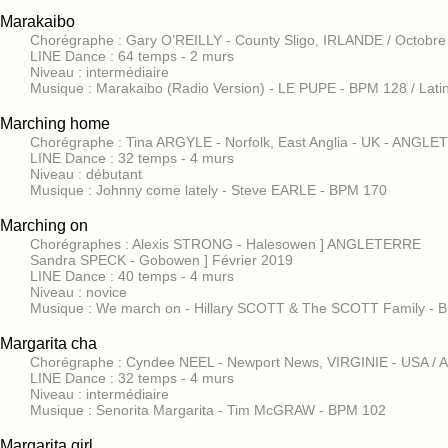
Marakaibo
Chorégraphe : Gary O’REILLY - County Sligo, IRLANDE / Octobre
LINE Dance : 64 temps - 2 murs
Niveau : intermédiaire
Musique : Marakaibo (Radio Version) - LE PUPE - BPM 128 / Lati
Marching home
Chorégraphe : Tina ARGYLE - Norfolk, East Anglia - UK - ANGLET
LINE Dance : 32 temps - 4 murs
Niveau : débutant
Musique : Johnny come lately - Steve EARLE - BPM 170
Marching on
Chorégraphes : Alexis STRONG - Halesowen ] ANGLETERRE
Sandra SPECK - Gobowen ] Février 2019
LINE Dance : 40 temps - 4 murs
Niveau : novice
Musique : We march on - Hillary SCOTT & The SCOTT Family - 
Margarita cha
Chorégraphe : Cyndee NEEL - Newport News, VIRGINIE - USA / 
LINE Dance : 32 temps - 4 murs
Niveau : intermédiaire
Musique : Senorita Margarita - Tim McGRAW - BPM 102
Margarita girl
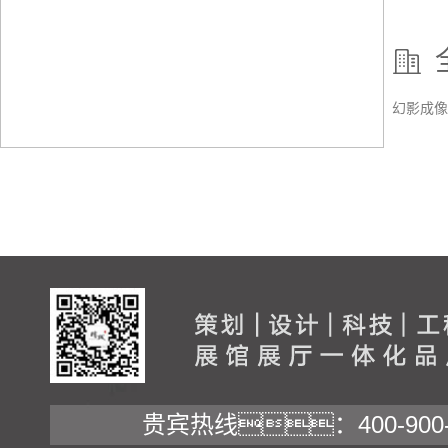
成
像
展
示
幻影成像 
贵宾热线：400-900-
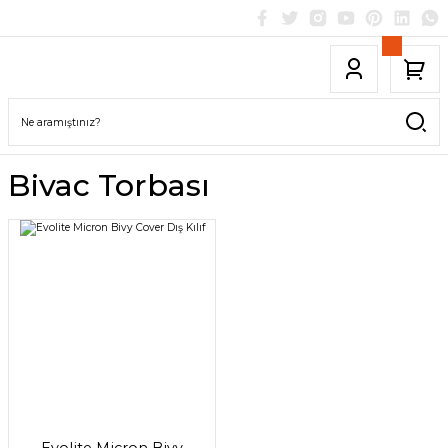
Bivac Torbası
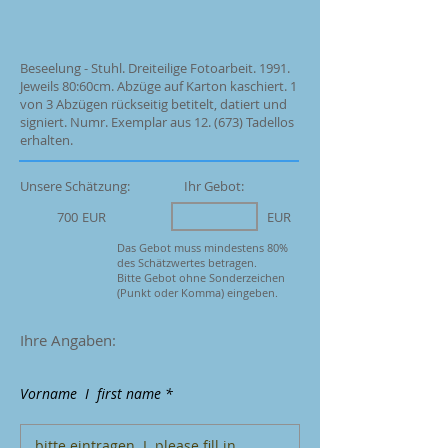
Beseelung - Stuhl. Dreiteilige Fotoarbeit. 1991.
Jeweils 80:60cm. Abzüge auf Karton kaschiert. 1
von 3 Abzügen rückseitig betitelt, datiert und
signiert. Numr. Exemplar aus 12. (673) Tadellos
erhalten.
Unsere Schätzung:
Ihr Gebot:
700
EUR
EUR
Das Gebot muss mindestens 80%
des Schätzwertes betragen.
Bitte Gebot ohne Sonderzeichen
(Punkt oder Komma) eingeben.
Ihre Angaben:
Vorname I first name *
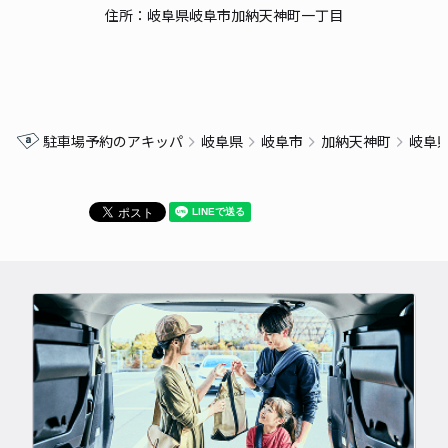
住所：岐阜県岐阜市加納天神町一丁目
駐車場予約のアキッパ
岐阜県
岐阜市
加納天神町
岐阜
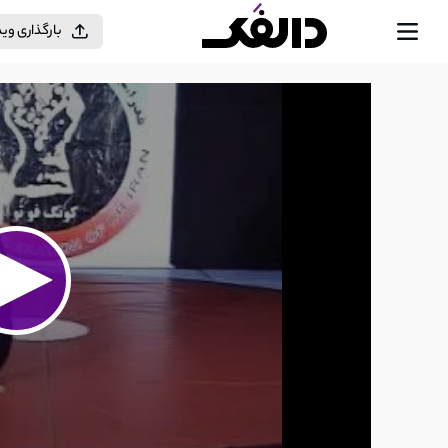
بارگذاری وی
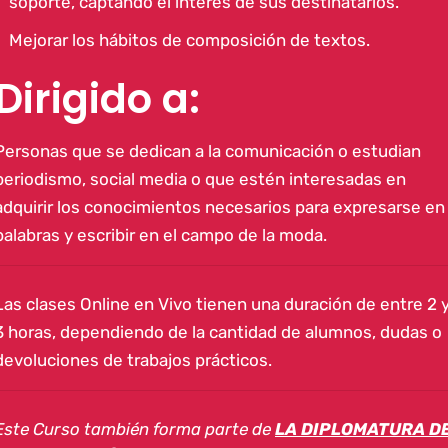
soporte, captando el interés de sus destinatarios.
Mejorar los hábitos de composición de textos.
Dirigido a:
Personas que se dedican a la comunicación o estudian
periodismo, social media o que estén interesadas en
adquirir los conocimientos necesarios para expresarse en
palabras y escribir en el campo de la moda.
Las clases Online en Vivo tienen una duración de entre 2 
3 horas, dependiendo de la cantidad de alumnos, dudas o
devoluciones de trabajos prácticos
.
Este Curso también forma parte de
LA DIPLOMATURA D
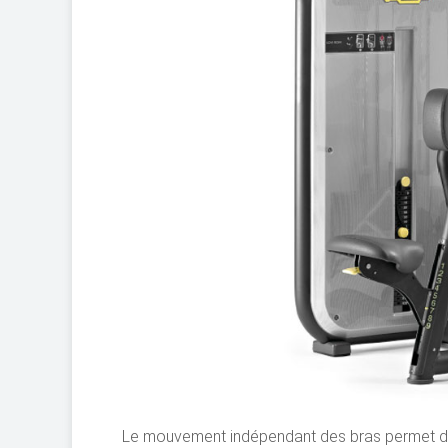
Le mouvement indépendant des bras permet d'ob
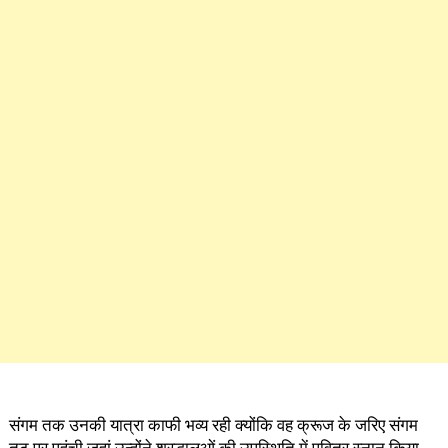
संगम तक उनकी यात्रा काफी भव्य रही क्योंकि वह क्रूज के जरिए संगम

# Problem to work on
For each entry above, write it out again exactly but leave out any picture.

# Task result
Marakaibo
Chorégraphe : Gary O’REILLY - County Sligo, IRLANDE / Octobre
LINE Dance : 64 temps - 2 murs
Niveau : intermédiaire
Musique : Marakaibo (Radio Version) - LE PUPE - BPM 128 / Lati
Marching home
Chorégraphe : Tina ARGYLE - Norfolk, East Anglia - UK - ANGLET
LINE Dance : 32 temps - 4 murs
Niveau : débutant
Musique : Johnny come lately - Steve EARLE - BPM 170
Marching on
Chorégraphes : Alexis STRONG - Halesowen ] ANGLETERRE
Sandra SPECK - Gobowen ] Février 2019
LINE Dance : 40 temps - 4 murs
Niveau : novice
Musique : We march on - Hillary SCOTT & The SCOTT Family - 
Margarita cha
Chorégraphe : Cyndee NEEL - Newport News, VIRGINIE - USA / 
LINE Dance : 32 temps - 4 murs
Niveau : intermédiaire
Musique : Senorita Margarita - Tim McGRAW - BPM 102
Margarita girl
成
像
展
示
幻影成像 
贵宾热线：400-900-
Bivac Torbası
Beseelung - Stuhl. Dreiteilige Fotoarbeit. 1991.
Jeweils 80:60cm. Abzüge auf Karton kaschiert. 1
von 3 Abzügen rückseitig betitelt, datiert und
signiert. Numr. Exemplar aus 12. (673) Tadellos
erhalten.
Unsere Schätzung:
Ihr Gebot:
700
EUR
EUR
Das Gebot muss mindestens 80%
des Schätzwertes betragen.
Bitte Gebot ohne Sonderzeichen
(Punkt oder Komma) eingeben.
Ihre Angaben:
Vorname I first name *
住所：岐阜県岐阜市加納天神町一丁目
駐車場予約のアキッパ
岐阜県
岐阜市
加納天神町
岐阜
بارگذاری وی
soporte, captando el interés de sus destinatarios.
Mejorar los hábitos de composición de textos.
Dirigido a:
Personas que se dedican a la comunicación o estudian
periodismo, social media o que estén interesadas en
adquirir los conocimientos necesarios para expresarse en
palabras y escribir en el campo de la moda.
Las clases Online en Vivo tienen una duración de entre 2 
3 horas, dependiendo de la cantidad de alumnos, dudas o
devoluciones de trabajos prácticos
.
Este Curso también forma parte de
LA DIPLOMATURA D
Le mouvement indépendant des bras permet d'ob
संगम तक उनकी यात्रा काफी भव्य रही क्योंकि वह क्रूज के जरिए संगम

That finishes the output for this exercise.